> **To do**:
In the data below, find every line with the string "промышленности" and pull it out.

(Dataset excerpts)
== == ==

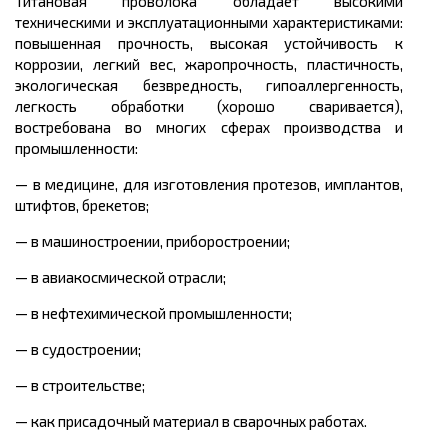
Титановая проволока обладает высокими
техническими и эксплуатационными характеристиками:
повышенная прочность, высокая устойчивость к
коррозии, легкий вес, жаропрочность, пластичность,
экологическая безвредность, гипоаллергенность,
легкость обработки (хорошо сваривается),
востребована во многих сферах производства и
промышленности:
— в медицине, для изготовления протезов, имплантов,
штифтов, брекетов;
— в машиностроении, приборостроении;
— в авиакосмической отрасли;
— в нефтехимической промышленности;
— в судостроении;
— в строительстве;
— как присадочный материал в сварочных работах.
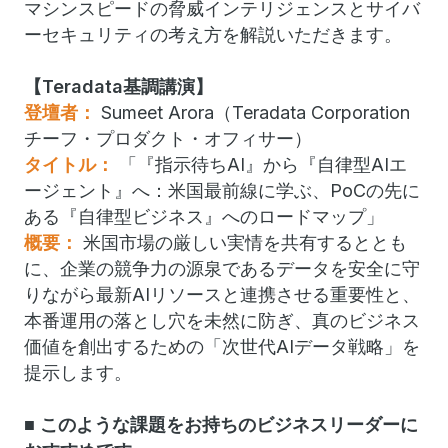
マシンスピードの脅威インテリジェンスとサイバ
ーセキュリティの考え方を解説いただきます。
【Teradata基調講演】
登壇者：
Sumeet Arora（Teradata Corporation
チーフ・プロダクト・オフィサー）
タイトル：
「『指示待ちAI』から『自律型AIエ
ージェント』へ：米国最前線に学ぶ、PoCの先に
ある『自律型ビジネス』へのロードマップ」
概要：
米国市場の厳しい実情を共有するととも
に、企業の競争力の源泉であるデータを安全に守
りながら最新AIリソースと連携させる重要性と、
本番運用の落とし穴を未然に防ぎ、真のビジネス
価値を創出するための「次世代AIデータ戦略」を
提示します。
■ このような課題をお持ちのビジネスリーダーに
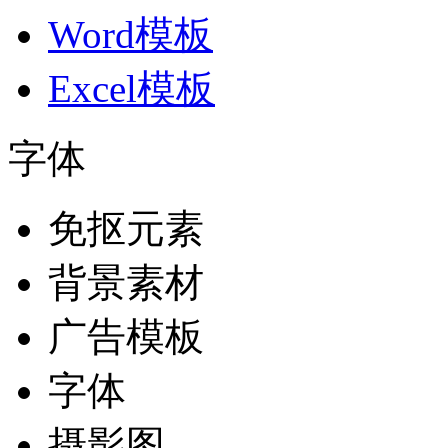
Word模板
Excel模板
字体
免抠元素
背景素材
广告模板
字体
摄影图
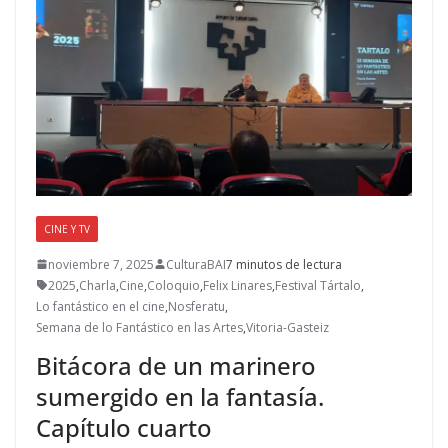
CINE Y TV
noviembre 7, 2025
CulturaBAI
7 minutos de lectura
2025
,
Charla
,
Cine
,
Coloquio
,
Felix Linares
,
Festival Tártalo
,
Lo fantástico en el cine
,
Nosferatu
,
Semana de lo Fantástico en las Artes
,
Vitoria-Gasteiz
Bitácora de un marinero
sumergido en la fantasía.
Capítulo cuarto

== == ==

> **Problem solution**:
промышленности:
— в нефтехимической промышленности;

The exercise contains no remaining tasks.